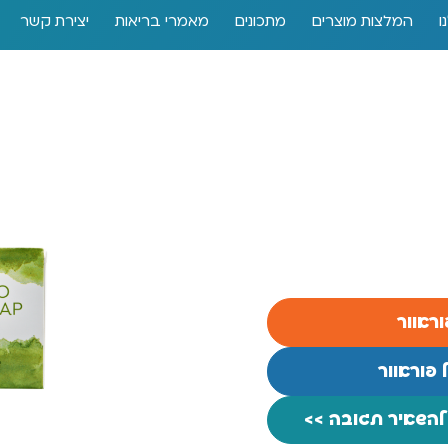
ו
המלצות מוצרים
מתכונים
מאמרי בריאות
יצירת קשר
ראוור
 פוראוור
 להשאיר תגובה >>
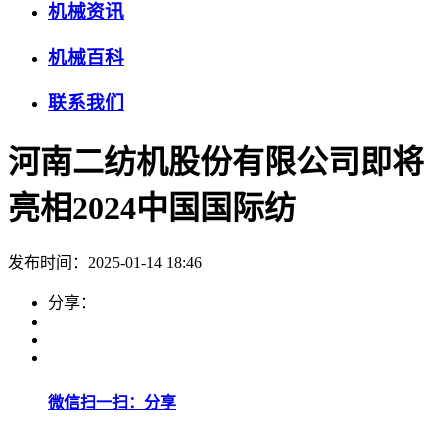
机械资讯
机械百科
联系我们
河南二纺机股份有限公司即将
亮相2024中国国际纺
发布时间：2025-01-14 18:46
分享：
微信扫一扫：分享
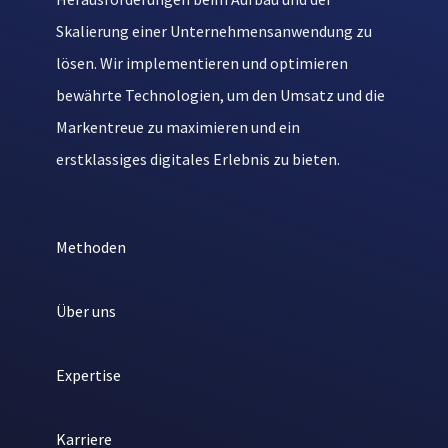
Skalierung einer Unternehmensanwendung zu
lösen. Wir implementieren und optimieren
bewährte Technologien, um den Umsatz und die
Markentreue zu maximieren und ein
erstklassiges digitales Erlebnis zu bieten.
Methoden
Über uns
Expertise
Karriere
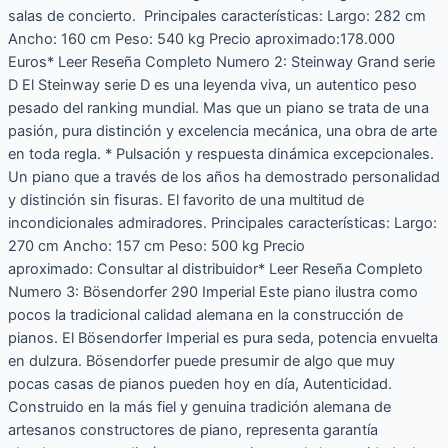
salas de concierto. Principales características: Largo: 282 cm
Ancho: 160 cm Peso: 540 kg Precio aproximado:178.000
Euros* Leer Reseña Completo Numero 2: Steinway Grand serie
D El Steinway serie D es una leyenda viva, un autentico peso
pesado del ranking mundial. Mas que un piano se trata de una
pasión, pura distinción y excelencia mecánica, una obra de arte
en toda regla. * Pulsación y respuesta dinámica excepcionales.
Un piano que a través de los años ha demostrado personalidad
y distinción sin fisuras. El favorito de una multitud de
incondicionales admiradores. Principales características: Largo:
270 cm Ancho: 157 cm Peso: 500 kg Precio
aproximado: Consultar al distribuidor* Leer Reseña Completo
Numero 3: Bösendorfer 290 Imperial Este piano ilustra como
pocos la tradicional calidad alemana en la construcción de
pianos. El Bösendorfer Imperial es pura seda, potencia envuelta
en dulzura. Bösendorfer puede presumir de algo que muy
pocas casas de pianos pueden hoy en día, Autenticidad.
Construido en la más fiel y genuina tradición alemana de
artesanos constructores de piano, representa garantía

######

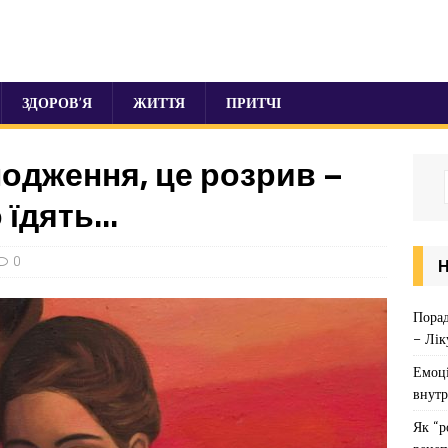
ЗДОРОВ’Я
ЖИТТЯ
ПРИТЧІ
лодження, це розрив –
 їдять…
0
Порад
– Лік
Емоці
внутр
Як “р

######

# Task objective
Reproduce, exactly and only, the lines of the records above starting at the line with "erstklassiges digitales Erlebnis zu bieten." and ending at the line with "artesanos constructores de", both included. Leave every picture out.

# Expected answer
erstklassiges digitales Erlebnis zu bieten.
Methoden
Über uns
Expertise
Karriere
salas de concierto. Principales características: Largo: 282 cm
Ancho: 160 cm Peso: 540 kg Precio aproximado:178.000
Euros* Leer Reseña Completo Numero 2: Steinway Grand serie
D El Steinway serie D es una leyenda viva, un autentico peso
pesado del ranking mundial. Mas que un piano se trata de una
pasión, pura distinción y excelencia mecánica, una obra de arte
en toda regla. * Pulsación y respuesta dinámica excepcionales.
Un piano que a través de los años ha demostrado personalidad
y distinción sin fisuras. El favorito de una multitud de
incondicionales admiradores. Principales características: Largo:
270 cm Ancho: 157 cm Peso: 500 kg Precio
aproximado: Consultar al distribuidor* Leer Reseña Completo
Numero 3: Bösendorfer 290 Imperial Este piano ilustra como
pocos la tradicional calidad alemana en la construcción de
pianos. El Bösendorfer Imperial es pura seda, potencia envuelta
en dulzura. Bösendorfer puede presumir de algo que muy
pocas casas de pianos pueden hoy en día, Autenticidad.
Construido en la más fiel y genuina tradición alemana de
artesanos constructores de piano, representa garantía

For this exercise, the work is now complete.